A new mine opened after 1911, taking the name Fairfax Mines Inc., producing some of the highest grade of furnace coal, and capable of sending out tons of coal per day.
Several sources proclaimed Fairfax to be the “prettiest village in the entire Carbon River country.” It was a planned town with a long main street lined with white homes and a store, railroad depot, and modern hotel. Bordering on the river’s edge, past the hotel, was a saloon where “a cool beer could slake the dusty throat of a miner’s particular thirst.”
It boasted a fine baseball diamond and though the miners worked hard putting in long hours, they never seemed to be too tired to play baseball. The games between adult teams of the Valley League involved South Prairie, Buckley, Burnett, Wilkeson, Carbonado, and Fairfax.
The isolation of the town for 25 years was attractive to some but that changed when the road was constructed from Burnett to Fairfax in 1921.
Montezuma stills
Montezuma was connected to Fairfax by a rough wagon road that climbed 500 feet to the mine.
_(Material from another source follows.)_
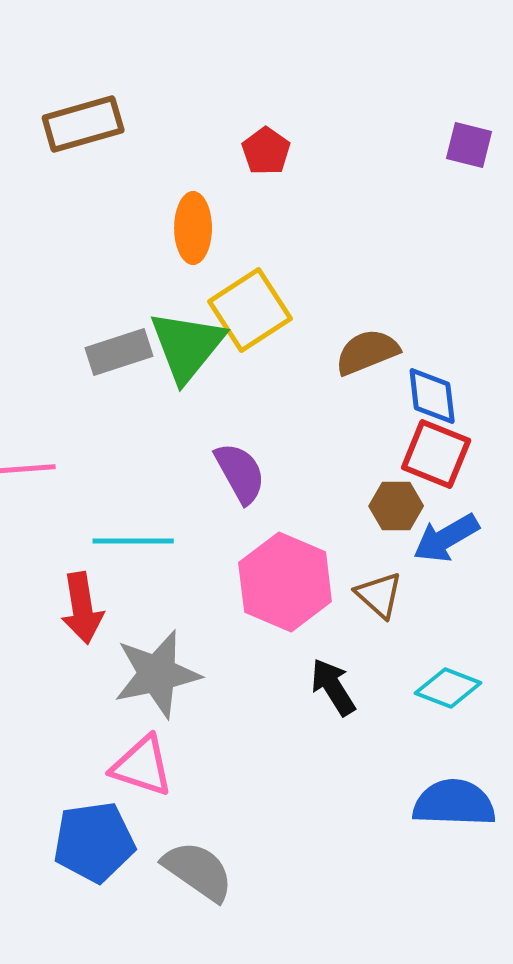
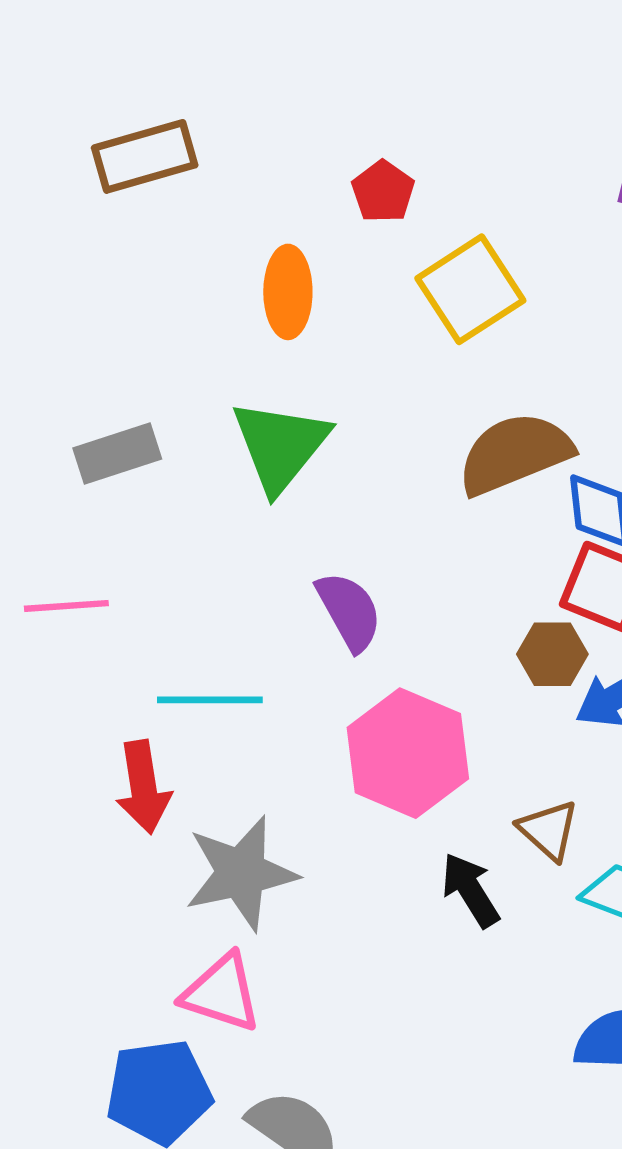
yellow square: (250, 310) -> (470, 289), moved
gray rectangle: (119, 352) -> (117, 454), moved
brown semicircle: (367, 352) -> (515, 454), size x1.4
brown triangle: (379, 595) -> (549, 830), moved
There wasn’t any railroad line so the company built a 400-foot long flume to the NPR line. There were mine shacks there but the post office and voting remained in Fairfax.
After the mine pulled out in 1909 after only 9 years, Joe Amidaio moved into one of the little coal mine shacks, requisitioned the abandoned store, and started a boot-leg operation and saloon during Prohibition.
Another character, “the chicken rancher of Montezuma” had ordered large loads of grain. Citizens became excited at the idea of a “chicken ranch” and hoped for chicken dinners. Upon investigation, there were only six scrawny chickens and the biggest still imaginable.
The remaining buildings as well as the one remaining home in Fairfax were scheduled to be torn down before 1991, either by the homeowners or the landowner, Burlington Northern Railroad.
Material source: Carbon River Coal Country by Nancy Irene Hall and published by Steve Meitzler, Heritage Quest Press, Orting, WA.